▸ Exercise description
Where a line in the listing below contains the word "para", copy that line.

▸ Input records
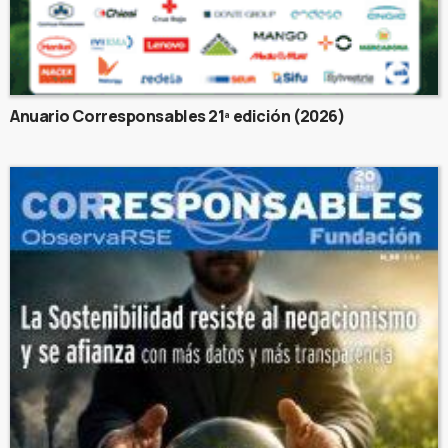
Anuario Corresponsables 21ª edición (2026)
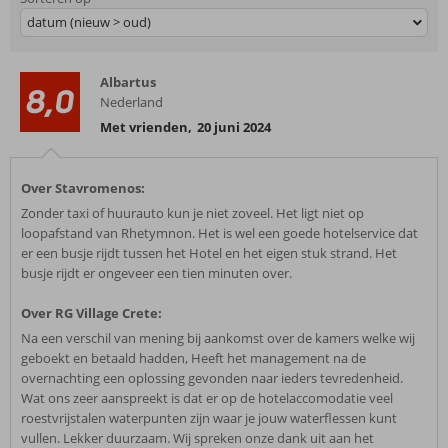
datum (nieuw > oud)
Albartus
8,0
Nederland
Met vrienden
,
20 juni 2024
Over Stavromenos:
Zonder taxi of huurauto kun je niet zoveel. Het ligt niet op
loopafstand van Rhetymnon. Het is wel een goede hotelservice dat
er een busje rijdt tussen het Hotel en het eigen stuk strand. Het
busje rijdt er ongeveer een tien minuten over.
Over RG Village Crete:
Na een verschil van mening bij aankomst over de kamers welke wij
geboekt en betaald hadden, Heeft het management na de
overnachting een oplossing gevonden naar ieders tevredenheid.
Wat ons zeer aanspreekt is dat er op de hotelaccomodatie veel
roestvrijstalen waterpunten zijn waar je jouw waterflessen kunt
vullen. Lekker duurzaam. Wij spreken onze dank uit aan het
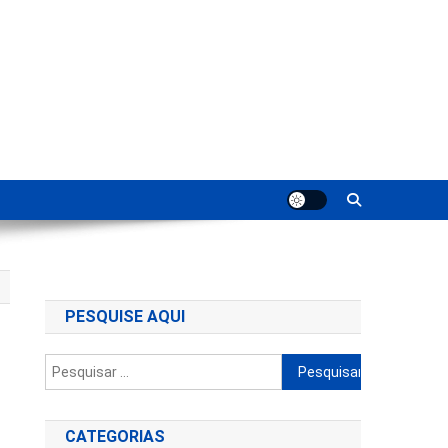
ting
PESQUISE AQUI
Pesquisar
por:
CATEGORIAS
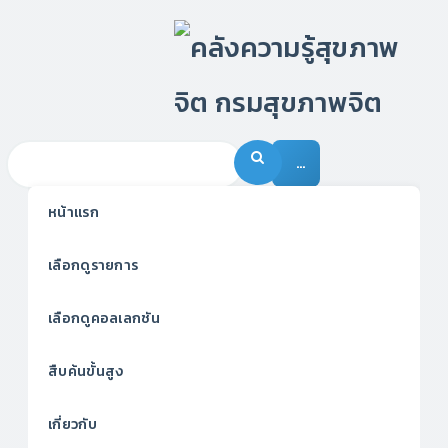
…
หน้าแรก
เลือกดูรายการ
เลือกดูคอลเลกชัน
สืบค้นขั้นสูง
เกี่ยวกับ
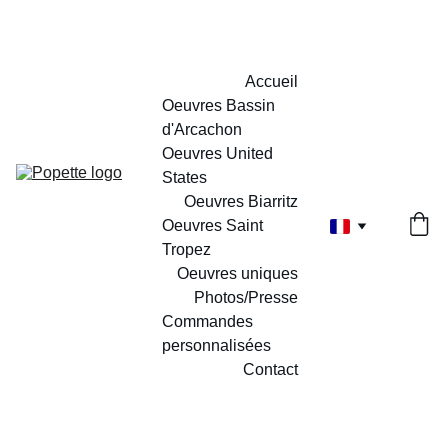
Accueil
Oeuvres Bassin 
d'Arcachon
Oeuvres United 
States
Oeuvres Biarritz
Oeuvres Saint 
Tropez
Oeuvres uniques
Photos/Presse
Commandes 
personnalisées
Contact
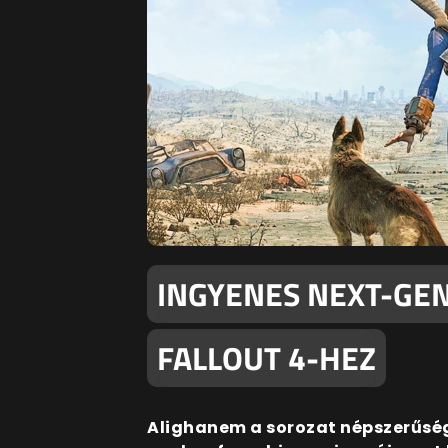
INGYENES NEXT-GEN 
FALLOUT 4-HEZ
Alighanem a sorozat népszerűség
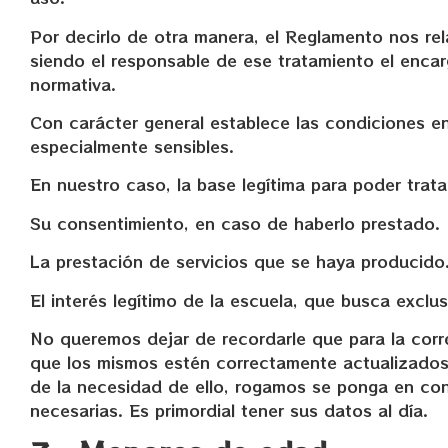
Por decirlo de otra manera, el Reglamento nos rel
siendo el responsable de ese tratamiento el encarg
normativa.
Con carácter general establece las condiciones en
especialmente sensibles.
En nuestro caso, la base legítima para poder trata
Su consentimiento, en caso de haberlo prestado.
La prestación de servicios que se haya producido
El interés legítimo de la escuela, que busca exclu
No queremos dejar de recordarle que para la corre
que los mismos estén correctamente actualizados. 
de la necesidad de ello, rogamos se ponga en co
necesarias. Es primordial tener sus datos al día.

▸ Task solution
En nuestro caso, la base legítima para poder trata
No queremos dejar de recordarle que para la corre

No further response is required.